I'm not putting that smiley-face in and I can't seem to edit it out.
Originally posted by doodinthemoodI agree, the jet/prop pushes back on stationary AIR. The wheels roll twice as fast as the plane moves and it takes off normally. I think they actually covered this on the straight dope.
Very simple. Power comes from the jets not the wheels. Plane travels forwards at 200mph, treadmill goes backwards at 200mph, the wheels spin at 400mph but the plane still goes forwards. It takes off normally.
Originally posted by Mark AdkinsActually you did, but you didn't know how or when.
I'm not putting that smiley-face in and I can't seem to edit it out.
When using the characters ; and ) together, the editor change it into 😉 automatically.
Try it youself and you'll see.
You can easily get rid of the face by finding the ; and ) and delete the two characters, or putting an extra space in between.
Pondering the Monty Hall problem, and I came to a conclusion on it.
The setting is as follows (for those who haven't heard it.)
You're on a game show, and are shown 3 doors, only one of which has a prize. After you select a door, the host opens one of the other two doors, which ends up being empty (or alternatively having a dummy prize of little value)
The question is: Are you better off switching, or staying? Or does it even matter?

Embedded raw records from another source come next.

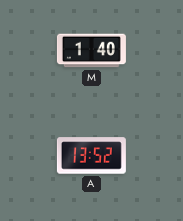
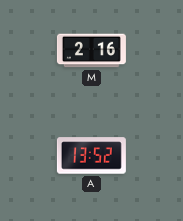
M: 1:40 -> 2:16
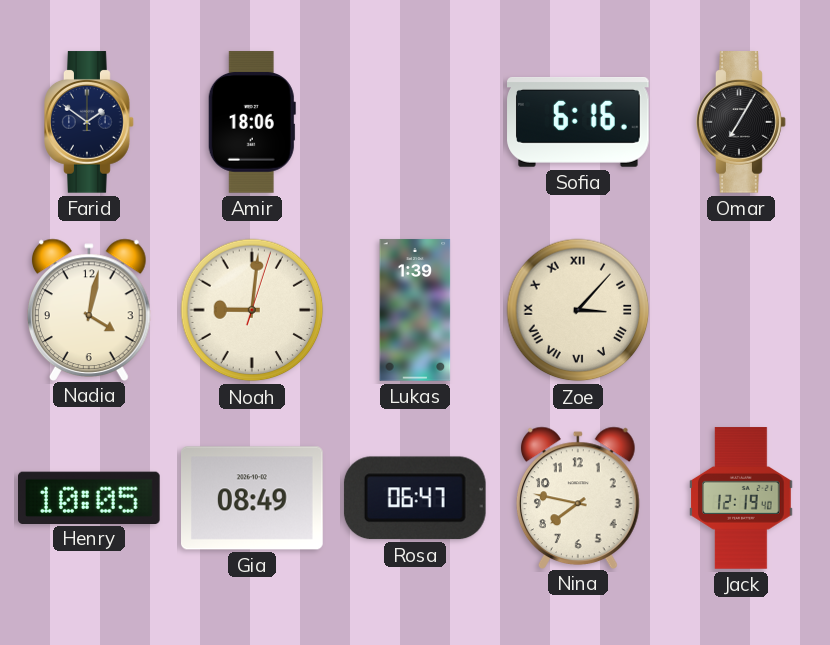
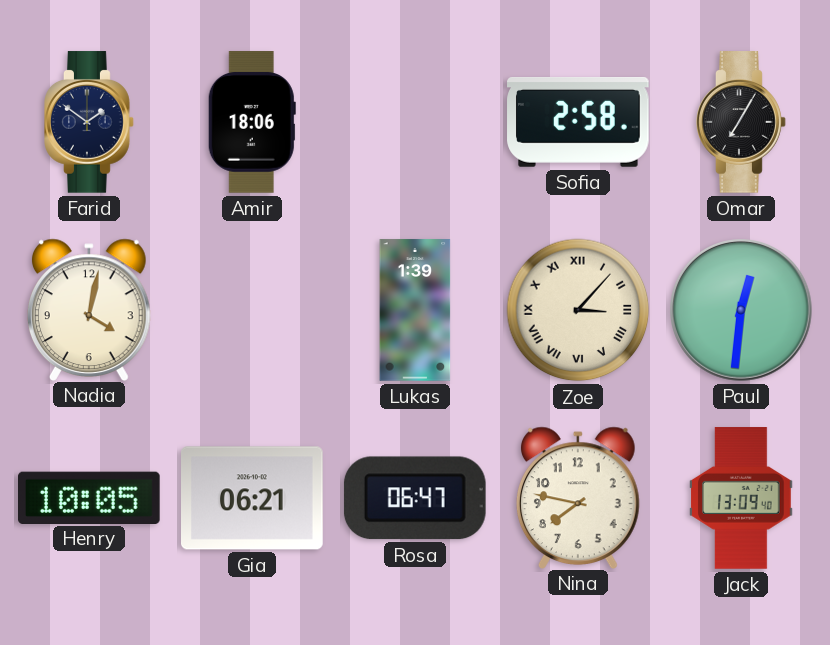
Sofia: 6:16 -> 2:58
Noah: 9:01 -> none
Paul: none -> 12:31
Gia: 08:49 -> 06:21
Jack: 12:19 -> 13:09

Now, in the original problem, the host knows which door is the winning door, and always selects a losing door.
Now many would argue that it doesn't matter if you switch or stay, you're odds are 50/50 either way. However, this reasoning is faulty because the game host is assured of opening a losing door, because he knows which one is the winner, and won't pick it. So if you stay with your original door, you'll only be right 1/3 of the time, and you should have switched the other 2/3 of the time.
However, suppose the host DIDN'T know which one held the prize, and still chose an empty door. Or suppose he selected a random audience member and let them pick the door to open and it was empty?
In that case, it wasn't assured that the selected door was a losing door, and as such, you can eliminate some possibilities you couldn't before.
As it ends up, the odds are 50/50 either way.